Рассказ доктора
…Что случилось со Стенькой Рыбаком, о котором я вам рассказывал, господа, узнаете. А сначала расскажу о самом страшном. Прошу извинить: в рассказе будет одно очень… как бы это сказать… ну, остренькое, что ли, место, но я постараюсь несколько смягчить эту оголенность моего «случая из практики».
От России оставался только Крым. Все чувствовали, что приближается развязка, и Врангелю в Крыму не удержаться, при всем его таланте выходить из трудных положений. И всё же хотелось верить, что он наладит. Особенно, помню, окрылило, как он преобразил самое неуемное − рабочих севастопольского порта: они восторженно его встречали, чуть не качали. И вот, в некоем уповании на чудо, мы, группка интеллигентов, организовали «Общество возрождения России». Представьте: была даже секция − «религиозного обновления народа!» Опыт «великой и бескровной» открывал новые пути сознания.
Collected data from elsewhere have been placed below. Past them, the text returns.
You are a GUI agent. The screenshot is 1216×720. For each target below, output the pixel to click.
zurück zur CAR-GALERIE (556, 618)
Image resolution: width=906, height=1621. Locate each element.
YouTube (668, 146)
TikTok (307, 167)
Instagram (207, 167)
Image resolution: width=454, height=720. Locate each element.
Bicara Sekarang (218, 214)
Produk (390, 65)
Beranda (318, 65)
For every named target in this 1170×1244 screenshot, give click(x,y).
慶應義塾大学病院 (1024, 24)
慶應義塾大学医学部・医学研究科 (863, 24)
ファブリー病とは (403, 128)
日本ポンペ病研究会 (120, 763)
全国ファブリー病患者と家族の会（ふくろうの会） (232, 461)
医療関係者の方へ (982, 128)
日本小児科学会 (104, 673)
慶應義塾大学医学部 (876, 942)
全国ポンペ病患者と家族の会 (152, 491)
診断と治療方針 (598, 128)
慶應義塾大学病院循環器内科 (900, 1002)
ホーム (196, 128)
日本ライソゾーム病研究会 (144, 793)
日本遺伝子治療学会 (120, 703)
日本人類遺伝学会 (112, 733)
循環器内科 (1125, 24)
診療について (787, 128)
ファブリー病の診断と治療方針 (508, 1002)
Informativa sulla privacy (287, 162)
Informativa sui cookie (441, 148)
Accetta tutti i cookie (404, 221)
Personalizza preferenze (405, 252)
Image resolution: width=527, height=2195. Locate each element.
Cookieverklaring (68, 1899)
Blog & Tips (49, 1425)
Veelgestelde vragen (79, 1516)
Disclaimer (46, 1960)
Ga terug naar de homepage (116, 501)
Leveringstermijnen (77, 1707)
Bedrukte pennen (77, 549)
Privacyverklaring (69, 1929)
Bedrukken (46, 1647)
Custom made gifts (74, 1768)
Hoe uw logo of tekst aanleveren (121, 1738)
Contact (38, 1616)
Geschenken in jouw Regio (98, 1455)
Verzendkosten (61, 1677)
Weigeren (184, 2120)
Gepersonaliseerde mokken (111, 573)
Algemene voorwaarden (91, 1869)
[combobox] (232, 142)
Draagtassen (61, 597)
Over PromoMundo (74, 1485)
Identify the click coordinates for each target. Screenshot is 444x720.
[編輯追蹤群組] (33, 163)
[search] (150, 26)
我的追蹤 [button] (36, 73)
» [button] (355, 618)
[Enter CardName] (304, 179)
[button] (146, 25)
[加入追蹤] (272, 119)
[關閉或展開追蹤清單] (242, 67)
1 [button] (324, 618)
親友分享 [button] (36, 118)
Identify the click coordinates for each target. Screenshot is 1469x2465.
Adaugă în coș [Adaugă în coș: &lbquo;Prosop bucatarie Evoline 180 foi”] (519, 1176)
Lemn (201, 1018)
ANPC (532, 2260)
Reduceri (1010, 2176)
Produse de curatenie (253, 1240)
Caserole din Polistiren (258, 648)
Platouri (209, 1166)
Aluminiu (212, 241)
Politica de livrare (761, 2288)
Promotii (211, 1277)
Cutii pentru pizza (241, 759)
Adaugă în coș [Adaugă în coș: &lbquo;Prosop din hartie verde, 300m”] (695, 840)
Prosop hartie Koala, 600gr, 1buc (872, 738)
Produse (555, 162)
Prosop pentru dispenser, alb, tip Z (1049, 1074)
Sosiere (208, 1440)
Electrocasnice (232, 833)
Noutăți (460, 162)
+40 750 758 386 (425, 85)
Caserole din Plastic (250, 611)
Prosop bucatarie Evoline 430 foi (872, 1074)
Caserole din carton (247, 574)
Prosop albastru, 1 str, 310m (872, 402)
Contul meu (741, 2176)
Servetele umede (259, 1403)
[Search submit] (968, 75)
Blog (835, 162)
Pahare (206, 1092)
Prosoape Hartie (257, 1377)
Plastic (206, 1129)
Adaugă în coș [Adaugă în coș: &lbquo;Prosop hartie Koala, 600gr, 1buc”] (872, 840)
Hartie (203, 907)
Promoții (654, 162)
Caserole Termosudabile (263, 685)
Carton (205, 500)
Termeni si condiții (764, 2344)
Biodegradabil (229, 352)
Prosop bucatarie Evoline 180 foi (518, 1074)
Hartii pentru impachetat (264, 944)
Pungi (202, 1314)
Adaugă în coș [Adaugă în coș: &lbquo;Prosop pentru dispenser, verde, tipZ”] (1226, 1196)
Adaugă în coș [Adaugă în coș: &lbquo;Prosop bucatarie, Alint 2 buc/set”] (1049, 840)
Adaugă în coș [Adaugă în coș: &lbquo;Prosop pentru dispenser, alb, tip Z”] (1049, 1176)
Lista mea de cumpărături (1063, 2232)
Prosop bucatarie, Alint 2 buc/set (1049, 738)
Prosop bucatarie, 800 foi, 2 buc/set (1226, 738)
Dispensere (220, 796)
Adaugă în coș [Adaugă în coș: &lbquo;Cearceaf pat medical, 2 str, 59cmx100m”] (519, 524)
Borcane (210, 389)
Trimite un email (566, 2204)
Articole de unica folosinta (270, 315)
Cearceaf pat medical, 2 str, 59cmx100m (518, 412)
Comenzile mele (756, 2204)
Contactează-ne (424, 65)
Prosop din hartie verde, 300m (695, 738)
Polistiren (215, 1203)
Устраивали собрания, говорили речи, развертывали перспективы будущей работы, «когда всё это кончится». Стенька рыбак, представьте, слушал жадно, втискивал как-то в перевернутые свои мозги, орал − «правильно!» − и так бешено ерошил свои лохмы, словно хотел сейчас же приняться за работу − и возрождать. Как-то подходит и говорит: «вкатывайте и меня, буду расчищать авдеевы конюшни!» Вместо «авгиевы», понятно.
Меня избрали председателем. Ничего боевого в Обществе нашем не было: большевизм рассматривался, как «нравственная зараза», и изыскивались «светлые пути». Вот этот-то свет, кажется, особенно привлекал Стеньку, при всей его оголтелости… Словом, мы отмывали душу. Был в нашем Обществе некто, беженец, с севера, очень услужливый, всё клонивший к острой непримиримости, предлагавший «дело», а не слова − вести списки «скрытых большевиков» − из населения − для будущего очищения от плевел. Но мы остались в рамках аполитичности.
После разгрома Врангелем конной армии Жлобы всё как-то позатихло и стало путаться. Ликование вдруг увяло, и поползли слухи, что − «прорвутся». Помню, в конце сентября, к ночи, явился ко мне Стенька: «ветер крепчает, доктор… подтяните парус». В чем дело? Оказывается, «непримиримого беженца с севера» арестовали, уличили в работе на большевиков и отправили в Симферополь, а на Перекопе очень плохо; опасаться мне нечего, рыбаки и рабочие считают меня «великим борцом за трудовой народ» и не дадут в обиду, но… − «переберите всякие там бумажки и сожгите, «беженец» этот из зловредных».
Сказать правду, я не тревожился. Необычайная преданность мне «врага», Стеньки, которого я вырвал у сыпняка, действовала как сильно успокоительное средство. Ну, придут, буду работать с народом, а не с теми, Стенька, прямо, меня прославил: в сердцах дрогалей и рыбаков получил я высокий титул − «друг народа». Едешь слободками − все дружески встречают, радостно улыбаясь, будто дал им на выпивку, предлагают рыбки или шматочек сала. Самые головорезы дергают картузы, кричат: «Михаил Степаныч, здоровеньки буллы, как дела? Говорили даже: «все бы такие были, нам и леворюции не надо!»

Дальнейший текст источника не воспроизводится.